SEC claims XRP Holders are “Too Partial,” citing physical violence references

The U.S. Securities and Exchange Commission has filed another reply memorandum of law, opposing XRP holders’ intervention in the Ripple case.

The agency states that they cannot appear as amici curiae (“friends of the court”) because they are “too partial” and their interests align with those of the defendants.

Movants’ counsel John Deaton is also being accused of attacking the SEC:

And Movants’ counsel uses profanity and references physical violence in publicly attacking the SEC and its staff.   

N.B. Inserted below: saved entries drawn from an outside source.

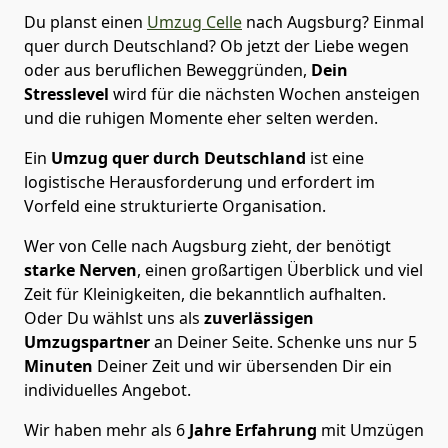
Du planst einen
Umzug Celle
nach Augsburg? Einmal
quer durch Deutschland? Ob jetzt der Liebe wegen
oder aus beruflichen Beweggründen,
Dein
Stresslevel
wird für die nächsten Wochen ansteigen
und die ruhigen Momente eher selten werden.
Ein
Umzug quer durch Deutschland
ist eine
logistische Herausforderung und erfordert im
Vorfeld eine strukturierte Organisation.
Wer von Celle nach Augsburg zieht, der benötigt
starke Nerven
, einen großartigen Überblick und viel
Zeit für Kleinigkeiten, die bekanntlich aufhalten.
Oder Du wählst uns als
zuverlässigen
Umzugspartner
an Deiner Seite. Schenke uns nur
5
Minuten
Deiner Zeit und wir übersenden Dir ein
individuelles Angebot.
Wir haben mehr als 6
Jahre Erfahrung
mit Umzügen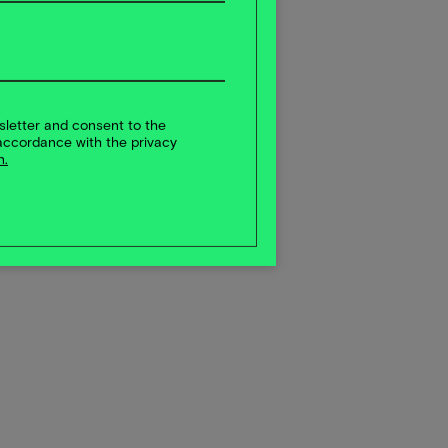
sletter and consent to the
accordance with the privacy
n.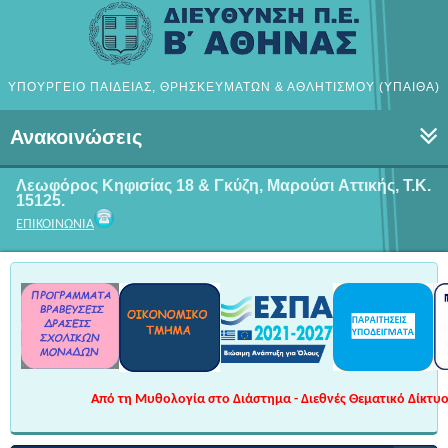
ΥΠΟΥΡΓΕΙΟ ΠΑΙΔΕΙΑΣ, ΘΡΗΣΚΕΥΜΑΤΩΝ & ΑΘΛΗΤΙΣΜΟΥ (ΥΠΑΙΘΑ)
Ανακοινώσεις
Λεωφόρος Κηφισίας 18 & Γκύζη, Μαρούσι
Αττικής, Τ.Κ.
15125.
ΕΠΙΚΟΙΝΩΝΙΑ
Από τη Μυθολογία στο Διάστημα - Διεθνές Θεματικό Δίκτυο 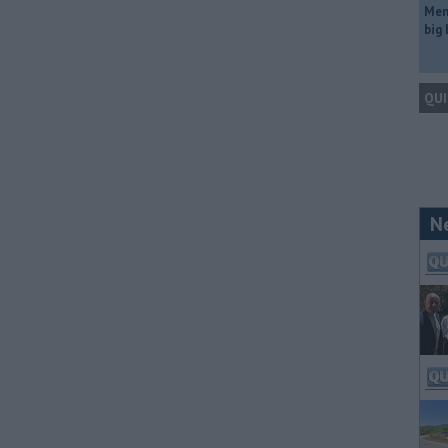
Mem
big
QUI
N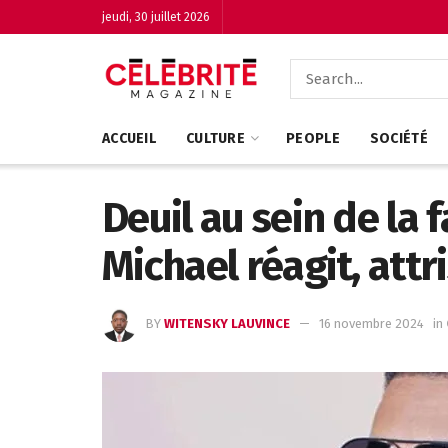
jeudi, 30 juillet 2026
ACCUEIL
CULTURE
PEOPLE
SOCIÉTÉ
Deuil au sein de la 
Michael réagit, attr
BY
WITENSKY LAUVINCE
16 novembre 2024
in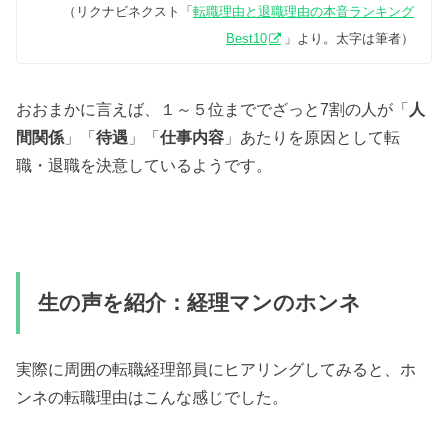
（リクナビネクスト「
転職理由と退職理由の本音ランキング
Best10
」より。太字は筆者）
おおまかに言えば、１～５位まででざっと7割の人が「
人
間関係
」「
待遇
」「
仕事内容
」あたりを原因として転
職・退職を決意しているようです。
生の声を紹介：経理マンのホンネ
実際に周囲の転職経理部員にヒアリングしてみると、ホ
ンネの転職理由はこんな感じでした。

In its initial reply, the SEC cited two occasions when Deaton resorted to physical violence references:

For example, in response to a report about a discovery dispute in this matter, Deaton tweeted on March 12, 2021: “[T]here is only one way to deal with a bully. PUNCH THAT MF IN HIS FACE . . . I’m up at 3 am for a reason [profanity] See you soon @ SEC_News.” On March 3, 2021, Deaton posted a video that he described as a “mock cross examination” of Chairman Clayton containing many inflammatory statements, including about supposed drug use, and that Deaton “might have to walk over and slap the [profanity] out of” Chairman Clayton.

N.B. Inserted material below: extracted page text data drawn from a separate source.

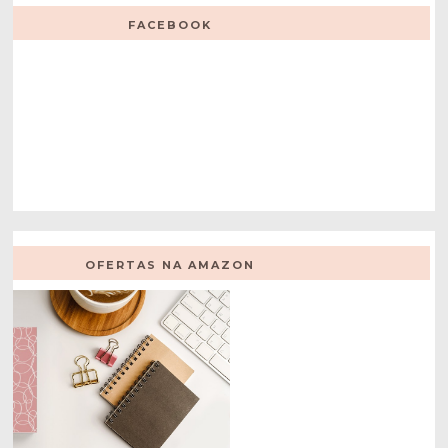
FACEBOOK
OFERTAS NA AMAZON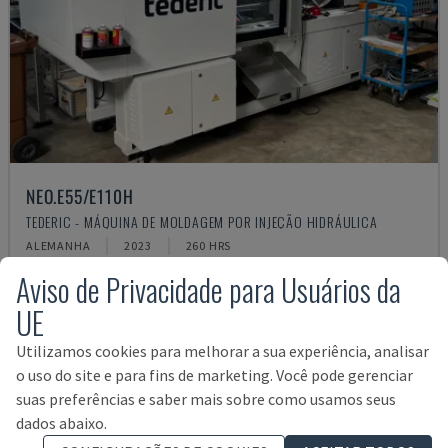
NEO.E55/E110H
TEDERIC - MÁQUINA DE MOLDAGEM POR INJEÇÃO HIDRÁULICA
ALEMANHA
2023
260 HRS
62.000 €
Aviso de Privacidade para Usuários da
UE
Utilizamos cookies para melhorar a sua experiência, analisar
o uso do site e para fins de marketing. Você pode gerenciar
suas preferências e saber mais sobre como usamos seus
dados abaixo.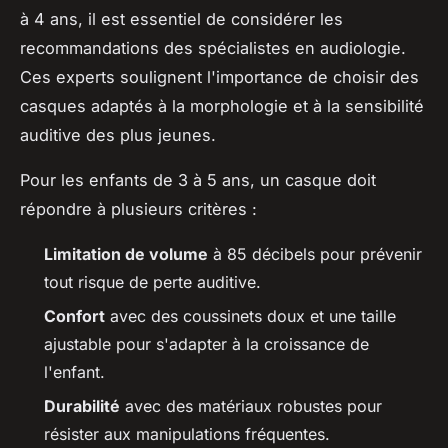
à 4 ans, il est essentiel de considérer les
recommandations des spécialistes en audiologie.
Ces experts soulignent l'importance de choisir des
casques adaptés à la morphologie et à la sensibilité
auditive des plus jeunes.
Pour les enfants de 3 à 5 ans, un casque doit
répondre à plusieurs critères :
Limitation de volume
à 85 décibels pour prévenir
tout risque de perte auditive.
Confort
avec des coussinets doux et une taille
ajustable pour s'adapter à la croissance de
l'enfant.
Durabilité
avec des matériaux robustes pour
résister aux manipulations fréquentes.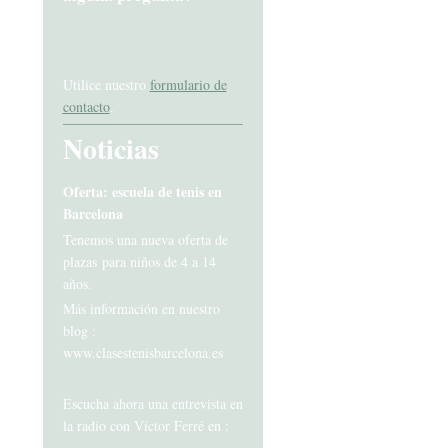
Utilice nuestro
formulario de
contacto
.
Noticias
Oferta: escuela de tenis en
Barcelona
Tenemos una nueva oferta de
plazas para niños de 4 a 14
años.
Más información en nuestro
blog :
www.clasestenisbarcelona.es
Escucha ahora una entrevista en
la radio con Víctor Ferré en :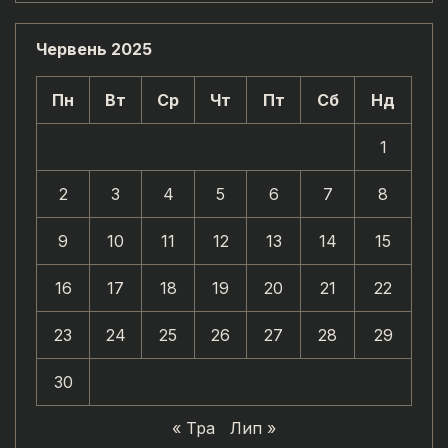
Червень 2025
Пн
Вт
Ср
Чт
Пт
Сб
Нд
1
2
3
4
5
6
7
8
9
10
11
12
13
14
15
16
17
18
19
20
21
22
23
24
25
26
27
28
29
30
« Тра
Лип »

The SEC also states that the movants are attempting to “inappropriately” expand the issues of the Ripple case after previously mentioning that an intervention would compel the regulator to bring an enforcement action against them.

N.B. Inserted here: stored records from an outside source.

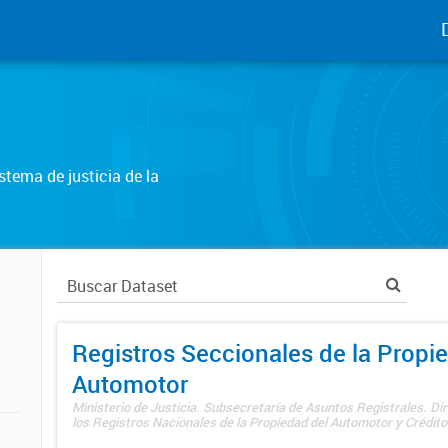
tema de justicia de la
Registros Seccionales de la Propi
Automotor
Ministerio de Justicia. Subsecretaría de Asuntos Registrales. Di
los Registros Nacionales de la Propiedad del Automotor y Créditos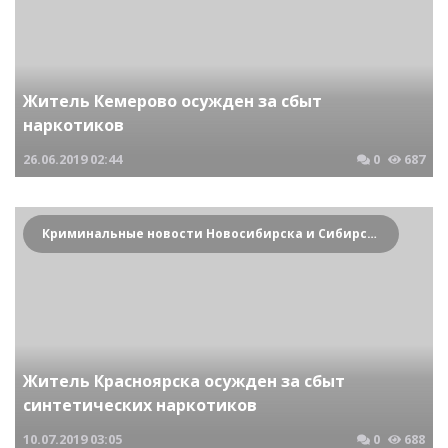
Житель Кемерово осужден за сбыт
наркотиков
26.06.2019
02:44
0
687
Криминальные новости Новосибирска и Сибирского региона
Житель Красноярска осужден за сбыт
синтетических наркотиков
10.07.2019
03:05
0
688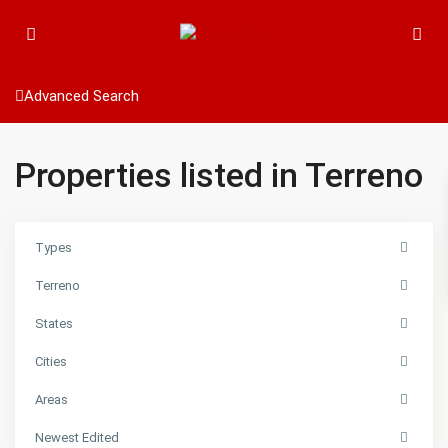
Advanced Search
Properties listed in Terreno
Types
Terreno
States
Cities
Areas
Newest Edited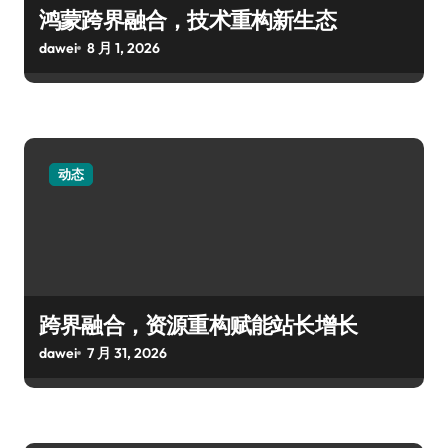
鸿蒙跨界融合，技术重构新生态
dawei
8 月 1, 2026
动态
跨界融合，资源重构赋能站长增长
dawei
7 月 31, 2026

Deaton denies promoting violence

In turn, the movants claim that the SEC is “attacking the messenger” by portraying Deaton as an “unhinged conspiracy theorist crusader.”

The counsel denies inciting violence, downplaying his above-mentioned comments as “satirical” and “humorous”:

For the SEC to use the above scenario and imply or suggest that Attorney Deaton was promoting violence or drug use is sad and pathetic. It is a clear attempt to cast Attorney Deaton in the most unfavorable light, hoping that it will have a negative impact on the motion to intervene.

In addition, XRP holders reiterate that they have a “cognizable interest” in the case, but they are not adequately represented by Ripple.